Si sa demande formée sur le fondement de l’article 1382 du Code civil sera donc rejetée, la somme de 2.000 euros lui sera en revanche allouée au titre de l’article 700 du Code de procédure civile.

— Sur la résistance abusive

Monsieur Y fait valoir que les actes de contrefaçon de ses œuvres musicales et de ses interprétations sont « des actes graves », et qu’il est tout aussi grave de ne pas remédier à cette situation en dépit des tentatives de règlement amiable, et estime donc que les défendeurs ont commis une résistance abusive.

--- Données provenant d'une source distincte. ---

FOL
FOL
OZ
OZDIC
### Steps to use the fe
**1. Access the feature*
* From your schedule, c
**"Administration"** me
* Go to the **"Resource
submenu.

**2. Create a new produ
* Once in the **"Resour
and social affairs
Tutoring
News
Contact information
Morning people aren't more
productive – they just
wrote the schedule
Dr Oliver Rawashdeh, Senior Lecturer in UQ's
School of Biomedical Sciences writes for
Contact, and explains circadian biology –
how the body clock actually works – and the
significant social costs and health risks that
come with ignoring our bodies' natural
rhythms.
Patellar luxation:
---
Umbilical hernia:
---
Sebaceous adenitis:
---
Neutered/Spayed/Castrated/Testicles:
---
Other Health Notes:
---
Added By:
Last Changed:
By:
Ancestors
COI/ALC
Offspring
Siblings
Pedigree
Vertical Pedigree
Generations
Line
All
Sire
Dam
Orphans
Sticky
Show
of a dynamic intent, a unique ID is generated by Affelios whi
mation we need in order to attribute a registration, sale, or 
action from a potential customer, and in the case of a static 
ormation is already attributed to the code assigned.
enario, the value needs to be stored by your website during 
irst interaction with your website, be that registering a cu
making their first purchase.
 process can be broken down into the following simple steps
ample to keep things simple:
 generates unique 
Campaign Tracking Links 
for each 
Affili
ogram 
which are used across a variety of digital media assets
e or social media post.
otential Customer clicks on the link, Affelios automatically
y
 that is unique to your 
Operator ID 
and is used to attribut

Cependant, outre qu’il n’a été fait droit qu’en partie à ses demandes, le quantum des indemnités par lui réclamées empêchait tout rapprochement entre les parties.

La résistance qui lui a été opposée n’est donc pas abusive.

Garantie de l’annonceur

La société G, au vu des bons de commande des 23 novembre 2009 et 9 novembre 2010 prévoyant une garantie contractuelle, demande à être garantie par la société N O de l’intégralité des condamnations prononcées à son encontre, ce à quoi cette société ne s’oppose pas.

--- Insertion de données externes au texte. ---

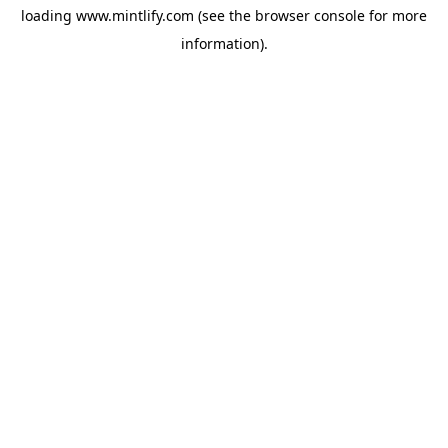
loading
www.mintlify.com
(see the
browser console
for more
information).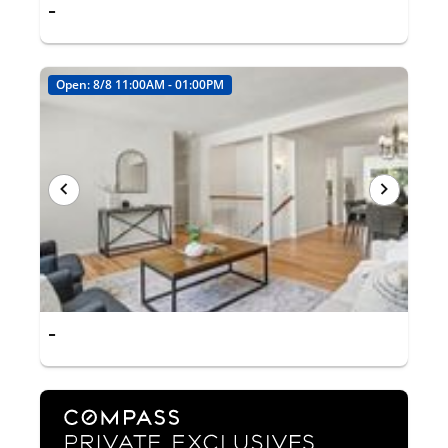
-
Open: 8/8 11:00AM - 01:00PM
-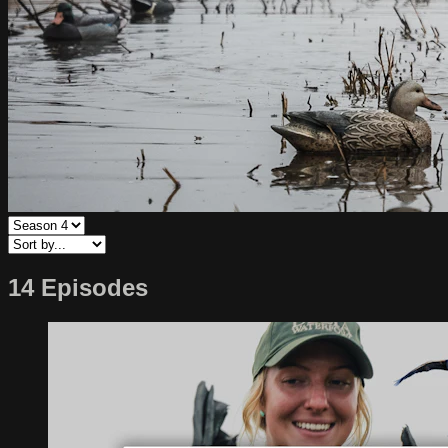
14 Episodes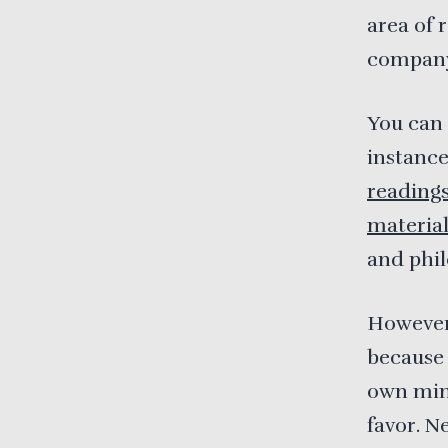
area of 
company’
You can 
instanc
reading
materia
and phil
However,
because 
own mind
favor. N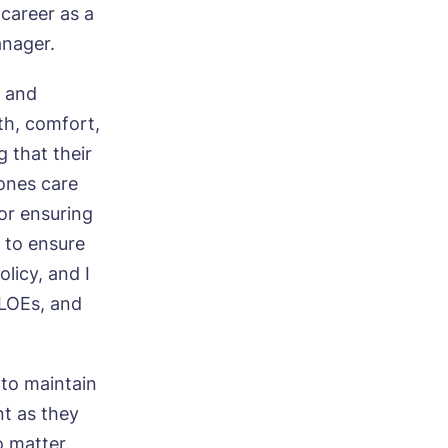
 career as a
anager.
, and
th, comfort,
 that their
 ones care
for ensuring
d to ensure
licy, and I
KLOEs, and
 to maintain
nt as they
o matter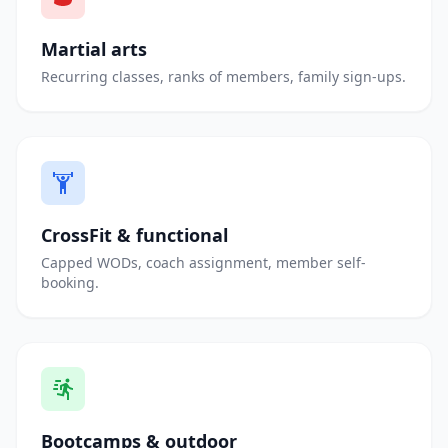
Martial arts
Recurring classes, ranks of members, family sign-ups.
CrossFit & functional
Capped WODs, coach assignment, member self-
booking.
Bootcamps & outdoor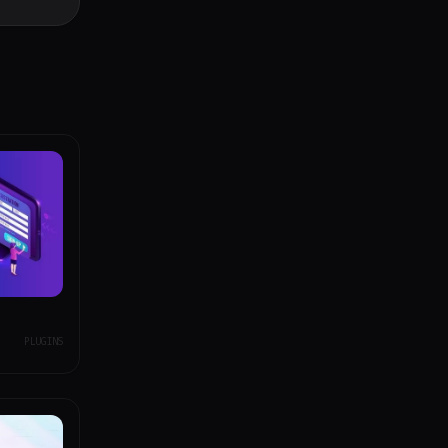
PLUGINS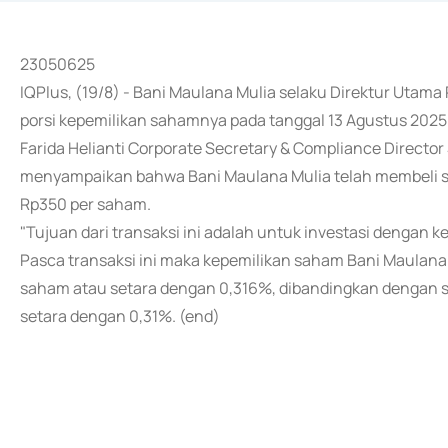
23050625
IQPlus, (19/8) - Bani Maulana Mulia selaku Direktur Uta
porsi kepemilikan sahamnya pada tanggal 13 Agustus 2025
Farida Helianti Corporate Secretary & Compliance Directo
menyampaikan bahwa Bani Maulana Mulia telah membeli 
Rp350 per saham.
"Tujuan dari transaksi ini adalah untuk investasi dengan 
Pasca transaksi ini maka kepemilikan saham Bani Maulana
saham atau setara dengan 0,316%, dibandingkan dengan 
setara dengan 0,31%. (end)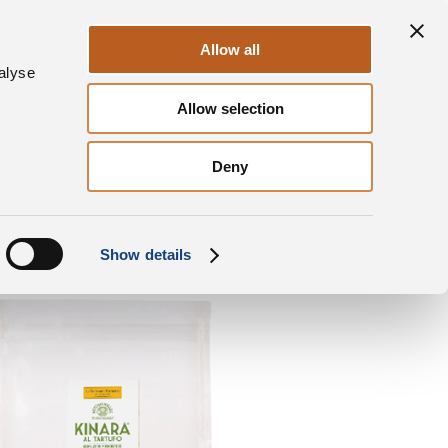
ontact us
News & Press
DalterFood
Allow all
alyse
Allow selection
Kinara® al Tartufo
Doypack sachet Cubes
Deny
Show details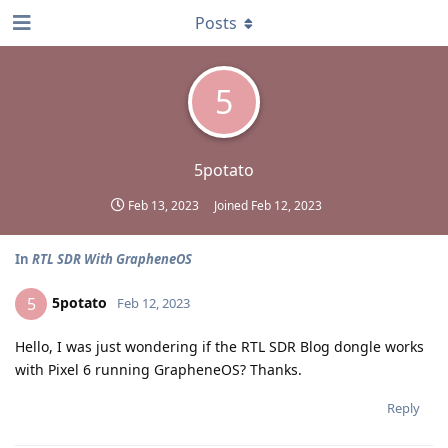
Posts
5
5potato
Feb 13, 2023
Joined
Feb 12, 2023
In
RTL SDR With GrapheneOS
5potato
5
Feb 12, 2023
Hello, I was just wondering if the RTL SDR Blog dongle works
with Pixel 6 running GrapheneOS? Thanks.
Reply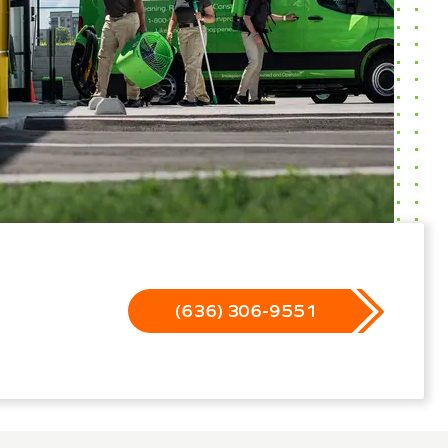
(636) 306-9551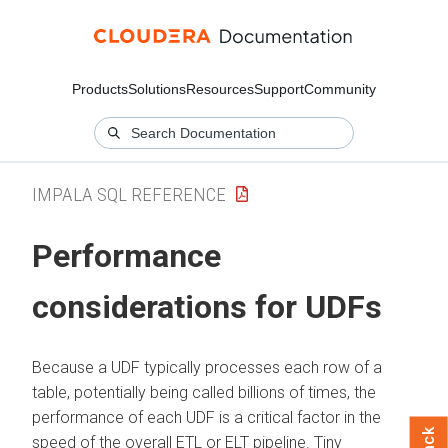
Products
Solutions
Resources
Support
Community
IMPALA SQL REFERENCE
Performance
considerations for UDFs
Because a UDF typically processes each row of a
table, potentially being called billions of times, the
performance of each UDF is a critical factor in the
speed of the overall ETL or ELT pipeline. Tiny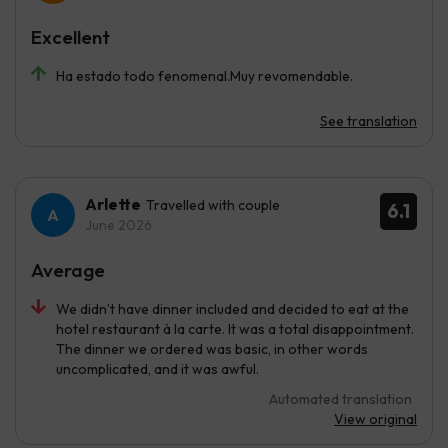
Excellent
Ha estado todo fenomenal.Muy revomendable.
See translation
Arlette
Travelled with couple
6.1
June 2026
Average
We didn’t have dinner included and decided to eat at the
hotel restaurant à la carte. It was a total disappointment.
The dinner we ordered was basic, in other words
uncomplicated, and it was awful.
Automated translation
View original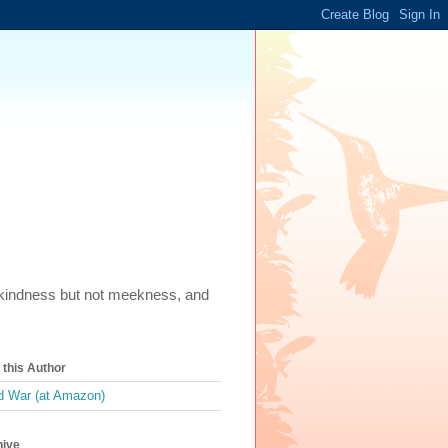
m, kindness but not meekness, and
this Author
 War (at Amazon)
hive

Il convient donc de faire droit à cette demande.

— Sur les autres demandes

Il y a lieu de condamner in solidum Messieurs X et Z et les sociétés N O et G, parties perdantes, aux dépens qui comprendront les frais d’expertise.

En outre, ils doivent être condamnés sous la même solidarité à verser à Monsieur Y, qui a dû exposer des frais irrépétibles pour faire valoir ses droits, une indemnité au titre de l’article 700 du Code de procédure civile qu’il est équitable de fixer à la somme de 5.000 euros, aucune somme n’étant en revanche allouée à la SACEM de ce chef.

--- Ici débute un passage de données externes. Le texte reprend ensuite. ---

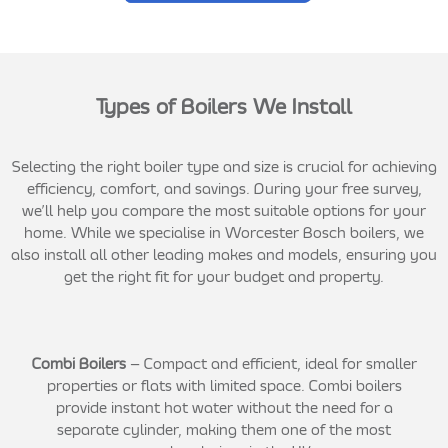
Types of Boilers We Install
Selecting the right boiler type and size is crucial for achieving
efficiency, comfort, and savings. During your free survey,
we’ll help you compare the most suitable options for your
home. While we specialise in Worcester Bosch boilers, we
also install all other leading makes and models, ensuring you
get the right fit for your budget and property.
Combi Boilers
– Compact and efficient, ideal for smaller
properties or flats with limited space. Combi boilers
provide instant hot water without the need for a
separate cylinder, making them one of the most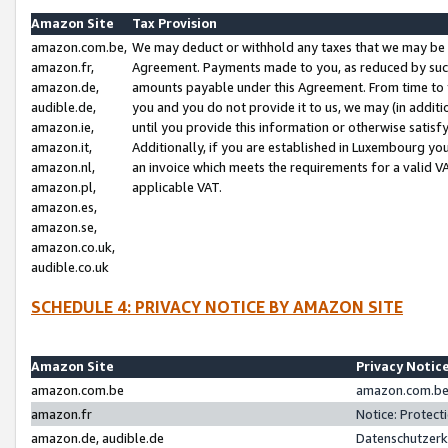
Amazon Site
Tax Provision
amazon.com.be,
We may deduct or withhold any taxes that we may be 
amazon.fr,
Agreement. Payments made to you, as reduced by such 
amazon.de,
amounts payable under this Agreement. From time to 
audible.de,
you and you do not provide it to us, we may (in addit
amazon.ie,
until you provide this information or otherwise satis
amazon.it,
Additionally, if you are established in Luxembourg yo
amazon.nl,
an invoice which meets the requirements for a valid V
amazon.pl,
applicable VAT.
amazon.es,
amazon.se,
amazon.co.uk,
audible.co.uk
SCHEDULE 4: PRIVACY NOTICE BY AMAZON SITE
Amazon Site
Privacy Notic
amazon.com.be
amazon.com.be 
amazon.fr
Notice: Protect
amazon.de, audible.de
Datenschutzerk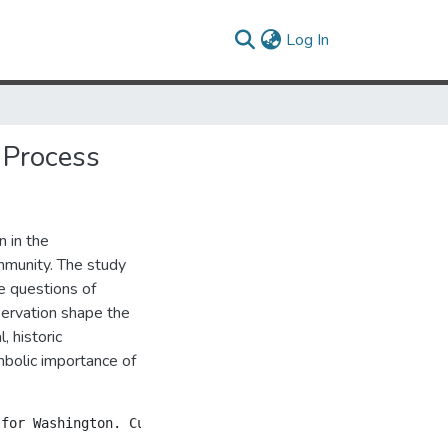
(current)
Log In
n Process
 in the
ommunity. The study
e questions of
servation shape the
, historic
mbolic importance of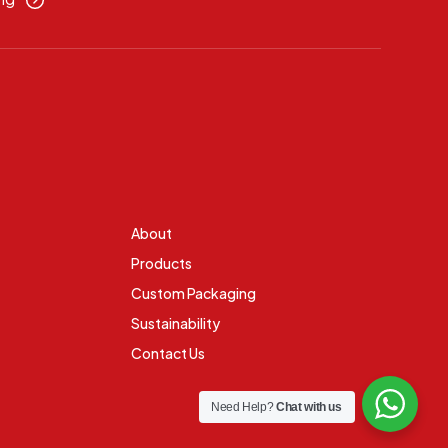
About
Products
Custom Packaging
Sustainability
Contact Us
Need Help?
Chat with us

Enfin, les circonstances de l’espèce justifient le prononcé de l’exécution provisoire, qui est en outre compatible avec la nature du litige, pour ce qui est des sommes allouées à Monsieur Y.

PAR CES MOTIFS

Le Tribunal, statuant publiquement, par mise à disposition au greffe, par jugement réputé contradictoire et rendu en premier ressort,

— DIT que Monsieur H Y est irrecevable à agir au titre des atteintes éventuelles à ses droits patrimoniaux d’auteur ;

— DIT qu’en procédant à une adaptation non autorisée de ses œuvres, en particulier des titres Parfums et Babouchka suite les étoiles pour faire l’illustration sonore des O G JOAILLERIE et d’entreprise et en produisant ou diffusant ces O, Messieurs I X et K Z et les sociétés N O et G ont porté atteinte au droit moral d’auteur de Monsieur H Y ;

— DIT que les mêmes ont porté atteinte aux droits patrimoniaux dont la SACEM est titulaire ;

— CONDAMNE in solidum Messieurs I X et K Z et les sociétés N O et G à payer à Monsieur H Y la somme de 10.000 euros en réparation de l’atteinte portée à son droit moral d’auteur ;

— CONDAMNE in solidum les sociétés N O et G à payer à la SACEM la somme de 600 euros au titre des droits patrimoniaux d’auteur ;

— CONDAMNE in solidum Messieurs I X et K Z et les sociétés N O et G à payer à Monsieur H Y la somme de 5.000 € euros au titre de l’article 700 du Code de procédure civile ;

— CONDAMNE Monsieur H Y à payer à Monsieur J A la somme de 2.000 euros au titre de l’article 700 du Code de procédure civile ;

— REJETTE le surplus des demandes ;

— REJETTE le surplus des demandes reconventionnelles ;

— CONDAMNE in solidum Messieurs I X et K Z et les sociétés N O et G aux dépens qui comprendront les frais d’expertise ;

— DIT que la société N FIMS devra garantir la société G de toutes les condamnations mises à sa charges ;

— ORDONNE l’exécution provisoire pour les sommes allouées à Monsieur H Y.